反省と後悔


 俺は先輩とテレシアが撃破した機体を輸送機に運び、戦闘中に発見した少女を保護したが。

 ……結局、俺が発見した少女以外に村の生存者はいなかった。

 どうやら、俺たちが交戦した賊はマナに順応できる体を持つ人間を他国から攫って帝国で売る人攫いの集団だったらしく。


 テレシアが不意打ちした敵の機体に残されていたデータから……奴らは「暁の騎兵団」と名乗って活動している賊だと判明した。

 奴らはかなり大規模な騎兵団らしく、野放しにはしておけない。

 そのため、近々大規模な討伐作戦が行われるらしい。


 また、俺が交戦していた少女が用いた煙幕は未確認の兵装であり、帝国が生産している兵装との類似点が見受けられたため、「暁の騎兵団」は帝国と繋がっている可能性が極めて高い。

 そうなれば、帝国が何らかの目的を持って「暁の騎兵団」に兵装を提供している可能性が浮上してくるため……色々と大変そうだ。

 もちろん、他人事ではないのだけれど。

 ひとまず、そうやって、人生で2回目となる任務が終わったのだ。


「俺は本当に何してんだ……」


 2回目の任務の1週間後、休暇を貰った俺は自室のベットの中で芋虫のように布団にくるまっていた。

 胸の中は先輩やテレシアに対する申し訳なさでいっぱいだ。

 俺は作戦中に失態を犯した。

 それに飽き足らず、先輩やテレシアに迷惑が掛かる事を顧みずに自らの欲求に身を任せて敵と交戦した。


 ……俺はクズだ。

 最低の人間だ。

 先輩やテレシアは人数的に不利な戦いを強いられていた。

 勝利できたから良かったものの、もしも仮に二人が敗北していたら……本当に俺は取り返しのつかない過ちを犯す所だった。


 戦闘前、確かに俺は恐怖を感じていた。

 自らの手で人の命を奪う恐怖と自分が死ぬかもしれないという恐怖を。

 しかし、それらの恐怖は赤髪の少女との戦闘中に命を賭けて戦うことへの愉悦へと形を変えた。


「やっと見つけました。
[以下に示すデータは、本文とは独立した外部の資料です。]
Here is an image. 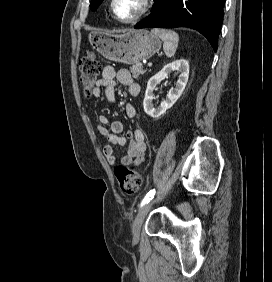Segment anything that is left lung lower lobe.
Listing matches in <instances>:
<instances>
[{
  "instance_id": "1",
  "label": "left lung lower lobe",
  "mask_w": 272,
  "mask_h": 282,
  "mask_svg": "<svg viewBox=\"0 0 272 282\" xmlns=\"http://www.w3.org/2000/svg\"><path fill=\"white\" fill-rule=\"evenodd\" d=\"M225 0H154L152 13L134 26L189 27L199 31L217 50Z\"/></svg>"
}]
</instances>
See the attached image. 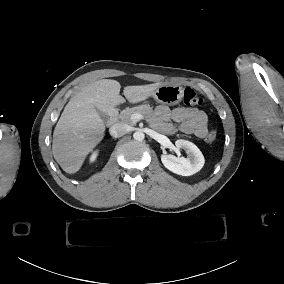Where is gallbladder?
<instances>
[{"instance_id": "bac80fb5", "label": "gallbladder", "mask_w": 284, "mask_h": 284, "mask_svg": "<svg viewBox=\"0 0 284 284\" xmlns=\"http://www.w3.org/2000/svg\"><path fill=\"white\" fill-rule=\"evenodd\" d=\"M100 116H101V118H102V120L104 122H108L109 121V116L107 114L100 113Z\"/></svg>"}]
</instances>
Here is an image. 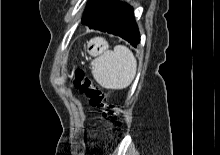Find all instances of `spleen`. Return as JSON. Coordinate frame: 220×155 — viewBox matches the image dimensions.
I'll list each match as a JSON object with an SVG mask.
<instances>
[{"label": "spleen", "mask_w": 220, "mask_h": 155, "mask_svg": "<svg viewBox=\"0 0 220 155\" xmlns=\"http://www.w3.org/2000/svg\"><path fill=\"white\" fill-rule=\"evenodd\" d=\"M92 75L103 88L122 90L136 75L137 61L129 48L116 45L113 51H105L91 62Z\"/></svg>", "instance_id": "obj_1"}]
</instances>
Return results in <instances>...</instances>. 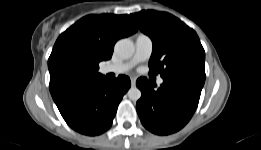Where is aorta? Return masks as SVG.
I'll return each mask as SVG.
<instances>
[{
  "label": "aorta",
  "mask_w": 261,
  "mask_h": 150,
  "mask_svg": "<svg viewBox=\"0 0 261 150\" xmlns=\"http://www.w3.org/2000/svg\"><path fill=\"white\" fill-rule=\"evenodd\" d=\"M114 51L118 57L128 59L134 54L135 47L131 40L121 39L115 44ZM127 94L132 101H137L141 97V91L137 87H131Z\"/></svg>",
  "instance_id": "obj_1"
}]
</instances>
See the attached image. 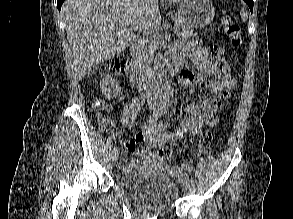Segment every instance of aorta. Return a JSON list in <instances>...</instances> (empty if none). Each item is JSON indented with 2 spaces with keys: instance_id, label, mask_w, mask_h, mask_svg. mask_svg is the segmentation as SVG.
<instances>
[{
  "instance_id": "obj_1",
  "label": "aorta",
  "mask_w": 293,
  "mask_h": 219,
  "mask_svg": "<svg viewBox=\"0 0 293 219\" xmlns=\"http://www.w3.org/2000/svg\"><path fill=\"white\" fill-rule=\"evenodd\" d=\"M154 72L157 75L162 92L166 93L170 89V85L164 71L163 56L160 53H158L154 61Z\"/></svg>"
}]
</instances>
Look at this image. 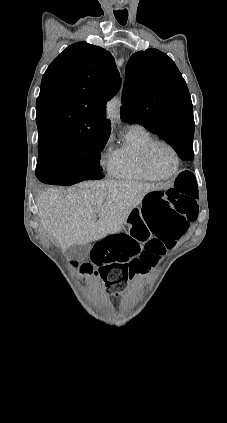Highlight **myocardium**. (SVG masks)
<instances>
[{
    "instance_id": "1",
    "label": "myocardium",
    "mask_w": 227,
    "mask_h": 423,
    "mask_svg": "<svg viewBox=\"0 0 227 423\" xmlns=\"http://www.w3.org/2000/svg\"><path fill=\"white\" fill-rule=\"evenodd\" d=\"M158 145H161V146L168 148L174 156V160H175L174 170L169 175H166V176H161V175H158L157 173H155L153 171V169L151 168L150 163H149V155H150L152 149L155 146H158ZM140 161H141V166H142L143 170L145 171V173L149 177H151L155 180H162V181L170 180L178 174L180 167H181V159H180L178 151L176 150V148L172 144H170L169 142L164 141V140H153L152 139L151 141L146 143L140 151Z\"/></svg>"
}]
</instances>
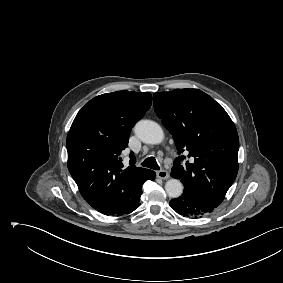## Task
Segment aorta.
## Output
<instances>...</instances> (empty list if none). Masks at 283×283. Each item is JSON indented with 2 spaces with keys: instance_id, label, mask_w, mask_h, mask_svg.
Returning a JSON list of instances; mask_svg holds the SVG:
<instances>
[{
  "instance_id": "aorta-1",
  "label": "aorta",
  "mask_w": 283,
  "mask_h": 283,
  "mask_svg": "<svg viewBox=\"0 0 283 283\" xmlns=\"http://www.w3.org/2000/svg\"><path fill=\"white\" fill-rule=\"evenodd\" d=\"M136 136L144 143L159 144L164 139V132L161 126L151 120H141L135 126ZM166 193L177 198L183 192V185L178 179H169L165 184Z\"/></svg>"
}]
</instances>
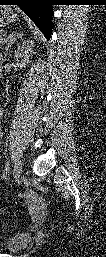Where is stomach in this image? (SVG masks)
<instances>
[{
    "instance_id": "1",
    "label": "stomach",
    "mask_w": 106,
    "mask_h": 257,
    "mask_svg": "<svg viewBox=\"0 0 106 257\" xmlns=\"http://www.w3.org/2000/svg\"><path fill=\"white\" fill-rule=\"evenodd\" d=\"M16 19H17V15L13 12L11 7H8V6L1 7V17H0L1 26L9 25L15 22Z\"/></svg>"
}]
</instances>
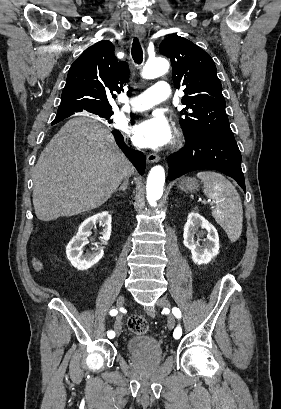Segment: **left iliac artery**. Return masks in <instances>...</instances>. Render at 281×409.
Here are the masks:
<instances>
[{"instance_id":"1","label":"left iliac artery","mask_w":281,"mask_h":409,"mask_svg":"<svg viewBox=\"0 0 281 409\" xmlns=\"http://www.w3.org/2000/svg\"><path fill=\"white\" fill-rule=\"evenodd\" d=\"M172 313L174 314V316L177 318V319H180L181 318V311L178 309V308H173L172 309ZM174 338H176V339H179L180 337H181V335H182V329H181V327L180 326H177L176 327V329H175V331H174Z\"/></svg>"}]
</instances>
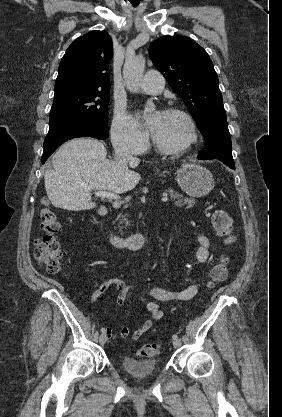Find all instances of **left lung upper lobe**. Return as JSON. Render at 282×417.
<instances>
[{
    "instance_id": "left-lung-upper-lobe-1",
    "label": "left lung upper lobe",
    "mask_w": 282,
    "mask_h": 417,
    "mask_svg": "<svg viewBox=\"0 0 282 417\" xmlns=\"http://www.w3.org/2000/svg\"><path fill=\"white\" fill-rule=\"evenodd\" d=\"M149 55L183 98L201 133L214 120L226 118L217 74L200 45L186 36H164L151 43Z\"/></svg>"
}]
</instances>
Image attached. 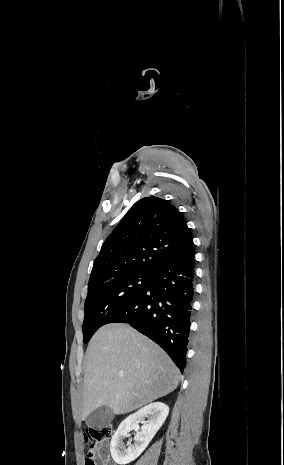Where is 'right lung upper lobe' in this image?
I'll return each mask as SVG.
<instances>
[{"instance_id":"cb5924a9","label":"right lung upper lobe","mask_w":284,"mask_h":465,"mask_svg":"<svg viewBox=\"0 0 284 465\" xmlns=\"http://www.w3.org/2000/svg\"><path fill=\"white\" fill-rule=\"evenodd\" d=\"M192 244L186 221L168 201L136 202L105 240L94 261L88 288L127 274L153 275Z\"/></svg>"}]
</instances>
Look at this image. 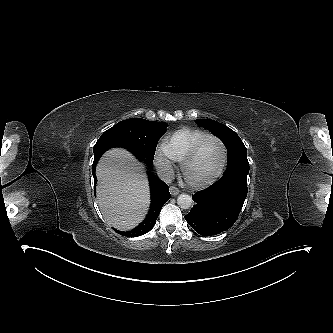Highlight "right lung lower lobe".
<instances>
[{
  "mask_svg": "<svg viewBox=\"0 0 333 333\" xmlns=\"http://www.w3.org/2000/svg\"><path fill=\"white\" fill-rule=\"evenodd\" d=\"M113 147H123L128 151H130L132 154H134L140 161L145 160L148 167L152 166V162L148 161L142 154H140V152L126 138H124L121 135L105 131L94 146V161L92 165V174L94 177V190H96V183H97L95 175L96 164L101 155L105 151ZM148 176L151 188L150 211L145 220L133 230L127 232H121L115 230L121 235L127 237H137L150 231L155 225L156 219L159 216V213L163 205L170 199L168 185L165 184L162 180L156 178L151 172H148Z\"/></svg>",
  "mask_w": 333,
  "mask_h": 333,
  "instance_id": "1",
  "label": "right lung lower lobe"
}]
</instances>
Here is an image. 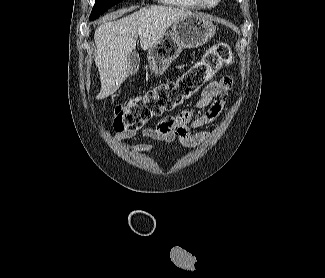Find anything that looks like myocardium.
I'll return each instance as SVG.
<instances>
[{
    "label": "myocardium",
    "mask_w": 325,
    "mask_h": 278,
    "mask_svg": "<svg viewBox=\"0 0 325 278\" xmlns=\"http://www.w3.org/2000/svg\"><path fill=\"white\" fill-rule=\"evenodd\" d=\"M206 7H214L220 3V0H201Z\"/></svg>",
    "instance_id": "myocardium-1"
}]
</instances>
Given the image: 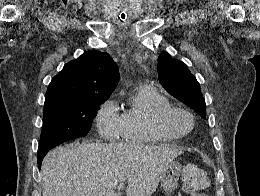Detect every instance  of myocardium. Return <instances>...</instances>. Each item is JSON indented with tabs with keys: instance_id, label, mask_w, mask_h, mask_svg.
I'll use <instances>...</instances> for the list:
<instances>
[{
	"instance_id": "obj_1",
	"label": "myocardium",
	"mask_w": 260,
	"mask_h": 196,
	"mask_svg": "<svg viewBox=\"0 0 260 196\" xmlns=\"http://www.w3.org/2000/svg\"><path fill=\"white\" fill-rule=\"evenodd\" d=\"M176 115L183 117L187 121L188 126L185 129L177 128L173 124V117ZM191 117V113L187 109L179 106H170L159 112L158 118L154 121V127L178 139L184 138L192 132Z\"/></svg>"
}]
</instances>
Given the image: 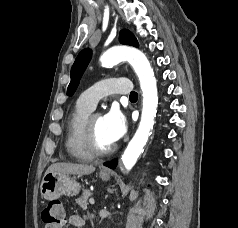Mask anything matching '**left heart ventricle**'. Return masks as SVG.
I'll list each match as a JSON object with an SVG mask.
<instances>
[{
  "instance_id": "obj_1",
  "label": "left heart ventricle",
  "mask_w": 238,
  "mask_h": 228,
  "mask_svg": "<svg viewBox=\"0 0 238 228\" xmlns=\"http://www.w3.org/2000/svg\"><path fill=\"white\" fill-rule=\"evenodd\" d=\"M95 138L98 146L102 149H106L112 146L114 143L109 139L103 124V118L97 115L93 120Z\"/></svg>"
}]
</instances>
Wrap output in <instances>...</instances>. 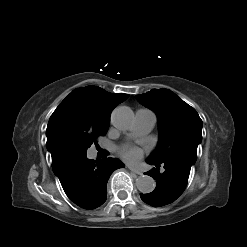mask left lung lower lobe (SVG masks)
Here are the masks:
<instances>
[{"label":"left lung lower lobe","instance_id":"obj_1","mask_svg":"<svg viewBox=\"0 0 247 247\" xmlns=\"http://www.w3.org/2000/svg\"><path fill=\"white\" fill-rule=\"evenodd\" d=\"M147 163L156 166L145 174L157 180V186L152 193L140 194L141 199L154 207H160L175 201L187 185L191 166L178 160L158 163L149 158ZM160 165L164 166L165 170L163 172L159 171Z\"/></svg>","mask_w":247,"mask_h":247}]
</instances>
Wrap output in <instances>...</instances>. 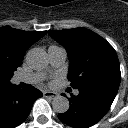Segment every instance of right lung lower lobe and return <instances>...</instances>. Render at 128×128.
Returning <instances> with one entry per match:
<instances>
[{
  "label": "right lung lower lobe",
  "mask_w": 128,
  "mask_h": 128,
  "mask_svg": "<svg viewBox=\"0 0 128 128\" xmlns=\"http://www.w3.org/2000/svg\"><path fill=\"white\" fill-rule=\"evenodd\" d=\"M41 96L42 92L31 85L22 90L10 82L0 85V128H15L23 123Z\"/></svg>",
  "instance_id": "98d812e1"
}]
</instances>
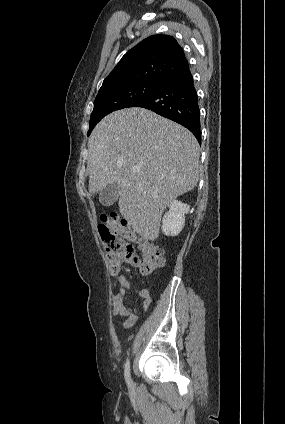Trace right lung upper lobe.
Here are the masks:
<instances>
[{
    "instance_id": "1",
    "label": "right lung upper lobe",
    "mask_w": 285,
    "mask_h": 424,
    "mask_svg": "<svg viewBox=\"0 0 285 424\" xmlns=\"http://www.w3.org/2000/svg\"><path fill=\"white\" fill-rule=\"evenodd\" d=\"M189 68L183 49L169 35L150 36L130 49L99 91L140 81L166 82Z\"/></svg>"
}]
</instances>
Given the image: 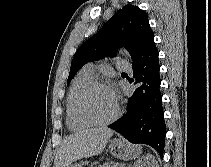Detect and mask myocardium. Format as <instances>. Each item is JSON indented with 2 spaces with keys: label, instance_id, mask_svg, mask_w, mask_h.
Here are the masks:
<instances>
[{
  "label": "myocardium",
  "instance_id": "f54148a6",
  "mask_svg": "<svg viewBox=\"0 0 211 167\" xmlns=\"http://www.w3.org/2000/svg\"><path fill=\"white\" fill-rule=\"evenodd\" d=\"M99 87L111 90L105 82H103L101 80H97V79L92 80L80 92L78 99H77V103H76V109H77V113L80 116V118L83 119L85 122L89 123L90 125L106 126V125L113 123L119 117L120 107H119L118 100L116 98H115V104H116L115 112L110 118H108L106 120H97V119L93 118L86 111V108H85L86 97L92 90L99 88Z\"/></svg>",
  "mask_w": 211,
  "mask_h": 167
}]
</instances>
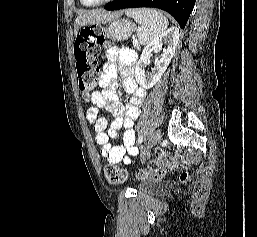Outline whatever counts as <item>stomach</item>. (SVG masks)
Wrapping results in <instances>:
<instances>
[{
	"instance_id": "1",
	"label": "stomach",
	"mask_w": 257,
	"mask_h": 237,
	"mask_svg": "<svg viewBox=\"0 0 257 237\" xmlns=\"http://www.w3.org/2000/svg\"><path fill=\"white\" fill-rule=\"evenodd\" d=\"M133 31L134 24L130 20L114 19L104 29V34L113 41H125L131 37Z\"/></svg>"
}]
</instances>
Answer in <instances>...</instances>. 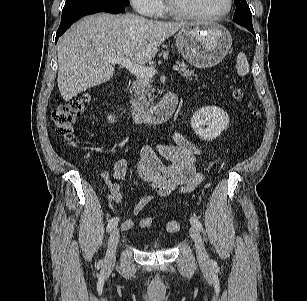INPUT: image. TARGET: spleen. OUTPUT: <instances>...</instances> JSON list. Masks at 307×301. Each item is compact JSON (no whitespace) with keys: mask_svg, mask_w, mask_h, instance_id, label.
Returning a JSON list of instances; mask_svg holds the SVG:
<instances>
[{"mask_svg":"<svg viewBox=\"0 0 307 301\" xmlns=\"http://www.w3.org/2000/svg\"><path fill=\"white\" fill-rule=\"evenodd\" d=\"M236 69L240 76H245L249 72L250 66L243 52L237 56Z\"/></svg>","mask_w":307,"mask_h":301,"instance_id":"spleen-1","label":"spleen"}]
</instances>
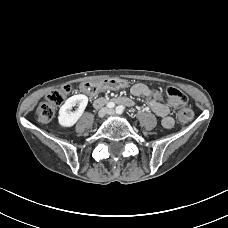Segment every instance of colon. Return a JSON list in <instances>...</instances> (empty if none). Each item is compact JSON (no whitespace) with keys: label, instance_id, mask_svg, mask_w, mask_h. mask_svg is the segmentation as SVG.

私と同類の仲間を……運命の相手を……」


 赤髪の少女の言葉が脳内で反芻する。

 彼女のこの言葉の意味が分からないほど、俺も鈍感ではなくて……俺は騎士という称号に相応しくない人間かもしれない。

 楽しいという感情のままに戦うのは、卑しい獣のする事だ。

 王国に住む人々を守るために戦う騎士のすることではない。


 自分一人が危険な目に遭うのは構わない。

 だが、俺の行動のせいで仲間である隊長や先輩、そしてテレシアが命の危機に瀕する可能性が僅かでも存在するのならば、俺は……。

 ひたすら考え込んでいると、激しい音を立てて俺の部屋の扉が開かれる。


「後輩くん! 暇なら一緒にお出かけしようよ!」


 驚いた俺が扉の方に目をやると、そこには満面の笑みを浮かべている先輩が仁王立ちしていたのだった。